Task requirements — In the entries that follow, the lines from the one with "and mental well-being. Whether you are" through the one with "health is a proactive step you can take" are the ones to write out, exactly and with both ends included. Nothing else should appear.

START Extracted information

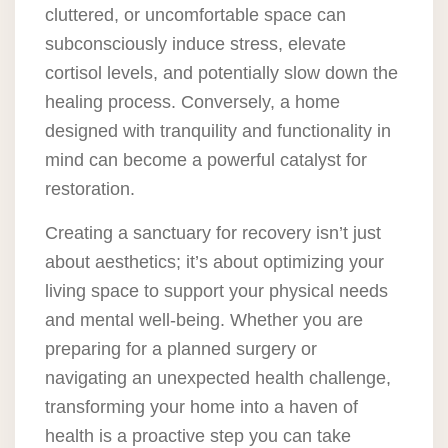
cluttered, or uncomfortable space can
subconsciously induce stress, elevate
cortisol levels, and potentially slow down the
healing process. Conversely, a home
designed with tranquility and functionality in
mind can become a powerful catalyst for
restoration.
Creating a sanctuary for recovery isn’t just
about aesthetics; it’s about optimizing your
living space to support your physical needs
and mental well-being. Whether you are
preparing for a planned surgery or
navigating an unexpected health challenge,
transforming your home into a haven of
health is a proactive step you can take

END Extracted information
START Extracted information

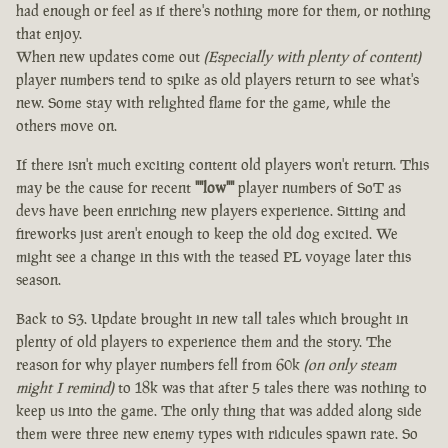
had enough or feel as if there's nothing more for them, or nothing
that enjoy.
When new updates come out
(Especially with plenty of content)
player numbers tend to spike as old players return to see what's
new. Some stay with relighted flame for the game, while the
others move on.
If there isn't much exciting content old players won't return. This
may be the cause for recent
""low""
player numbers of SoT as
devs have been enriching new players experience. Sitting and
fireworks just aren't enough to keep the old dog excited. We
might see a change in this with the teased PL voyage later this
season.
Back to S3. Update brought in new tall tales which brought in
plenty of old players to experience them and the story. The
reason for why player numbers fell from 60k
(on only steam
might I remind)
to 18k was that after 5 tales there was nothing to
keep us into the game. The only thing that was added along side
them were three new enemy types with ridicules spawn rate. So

END Extracted information

Problem solution —
and mental well-being. Whether you are
preparing for a planned surgery or
navigating an unexpected health challenge,
transforming your home into a haven of
health is a proactive step you can take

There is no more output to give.